Bonjour tout le monde !

Voici longtemps que je n'avais pas participé à l'un des challenges du Collectif Noname, mais celui-ci m'a particulièrement inspiré. Et bon sang, quel plaisir d'écrire sans pression, à l'instinct, sans réfléchir outre mesure au plan et à l'histoire. Ça faisait très longtemps que je n'avais pas écrit de manière aussi spontanée, et ça fait un bien fou !

Cette histoire sera en trois partie. Pas tant parce que c'est trop long pour une seul chapitre (Kae, pas un mot, je te vois venir !), mais tout simplement parce que je n'ai pas terminé cet OS, et ma participation (et donc le premier chapitre) devait être publiée aujourd'hui pour être comptabilisée !

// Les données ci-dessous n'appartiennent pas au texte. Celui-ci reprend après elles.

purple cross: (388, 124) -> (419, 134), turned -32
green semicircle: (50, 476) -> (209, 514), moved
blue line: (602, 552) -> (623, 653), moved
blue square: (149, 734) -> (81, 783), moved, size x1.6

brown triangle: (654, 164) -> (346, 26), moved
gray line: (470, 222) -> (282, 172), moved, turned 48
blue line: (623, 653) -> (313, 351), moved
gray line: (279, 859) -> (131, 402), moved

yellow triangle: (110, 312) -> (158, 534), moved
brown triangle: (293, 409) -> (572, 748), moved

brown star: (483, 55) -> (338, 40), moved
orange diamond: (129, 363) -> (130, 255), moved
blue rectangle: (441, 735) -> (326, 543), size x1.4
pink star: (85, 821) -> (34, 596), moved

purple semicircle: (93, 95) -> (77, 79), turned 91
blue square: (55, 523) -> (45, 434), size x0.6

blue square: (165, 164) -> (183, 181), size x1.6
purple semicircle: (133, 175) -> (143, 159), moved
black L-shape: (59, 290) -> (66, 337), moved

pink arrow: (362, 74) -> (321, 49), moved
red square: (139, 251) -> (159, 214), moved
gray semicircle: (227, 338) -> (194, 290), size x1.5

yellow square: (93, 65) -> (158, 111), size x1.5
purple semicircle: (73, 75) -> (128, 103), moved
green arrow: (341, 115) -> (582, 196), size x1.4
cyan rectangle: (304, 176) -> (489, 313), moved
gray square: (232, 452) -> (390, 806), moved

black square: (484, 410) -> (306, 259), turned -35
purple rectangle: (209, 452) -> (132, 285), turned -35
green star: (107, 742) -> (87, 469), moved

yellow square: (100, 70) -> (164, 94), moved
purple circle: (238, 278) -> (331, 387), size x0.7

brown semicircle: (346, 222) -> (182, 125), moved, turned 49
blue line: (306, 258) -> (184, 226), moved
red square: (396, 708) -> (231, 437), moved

Pour ce thème de "Réincarnation", la question était très simple : est-ce que je crois à la réincarnation ? La question va être tout aussi rapide, puisqu'il s'agit d'un non sans véritable argument ou raison !

Disclaimer : Les personnages ne sont pas à moi, seule l'histoire l'est, et je ne me fais pas d'argent avec !

Enjoy !


Loki Odinson n'était qu'un jeune prince lorsqu'il se rendit pour la première fois sur Midgard. Le sort de ces mortels à l'espérance de vie désespérément limitée l'indifférait, et il moquait les Ases qui descendaient sur cette misérable planète afin de s'y faire glorifier, Thor le premier. Mais s'il n'en montrait rien, le jeune prince souffrait des quolibets de son ainé, qui prenait son mépris pour de la lâcheté. Aussi s'en fût il à son tour sur Midgard afin de voir par lui-même ce qu'étaient ces piètres créatures.

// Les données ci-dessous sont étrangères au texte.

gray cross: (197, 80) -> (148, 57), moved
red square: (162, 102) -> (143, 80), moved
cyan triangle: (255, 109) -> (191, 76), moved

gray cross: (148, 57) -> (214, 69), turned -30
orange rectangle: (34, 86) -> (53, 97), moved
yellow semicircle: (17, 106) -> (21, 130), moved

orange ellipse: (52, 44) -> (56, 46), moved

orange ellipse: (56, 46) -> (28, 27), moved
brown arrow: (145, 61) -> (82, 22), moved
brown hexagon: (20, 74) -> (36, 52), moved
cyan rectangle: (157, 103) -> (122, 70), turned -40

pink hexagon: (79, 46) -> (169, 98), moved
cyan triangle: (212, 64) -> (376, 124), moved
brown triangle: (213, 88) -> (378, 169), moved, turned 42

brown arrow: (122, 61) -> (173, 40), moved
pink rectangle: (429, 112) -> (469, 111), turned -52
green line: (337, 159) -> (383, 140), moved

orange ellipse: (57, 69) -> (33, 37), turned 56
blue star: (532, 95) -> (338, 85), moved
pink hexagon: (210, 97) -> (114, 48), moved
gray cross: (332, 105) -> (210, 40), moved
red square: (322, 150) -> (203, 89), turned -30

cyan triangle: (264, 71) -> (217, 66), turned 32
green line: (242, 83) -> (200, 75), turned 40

Il apparut ainsi dans les terres du nord, où habitaient des peuplades primitives vêtues de fourrure et vivant de pillages. Ici-bas régnaient la loi du plus fort, et il fallait vaincre ou périr sans nulle autre option. Face à eux, Loki comprenait sans aucun mal l'attachement que les siens éprouvaient pour ces êtres, aux aspirations et à la vanité si semblables aux leurs. Néanmoins, cette observation surfaite éveilla chez lui une curiosité certaine vis-à-vis des mœurs obscures de cette espèce.

C'est ainsi que durant de long mois, il arpenta les terres enneigées et les toundras gelées de ce pays à l'hiver éternel. Il ignorait sans mal la neige et le vent glacial, les tempêtes étant à peine plus qu'un léger désagrément pour lui, dieu immortel qu'il était.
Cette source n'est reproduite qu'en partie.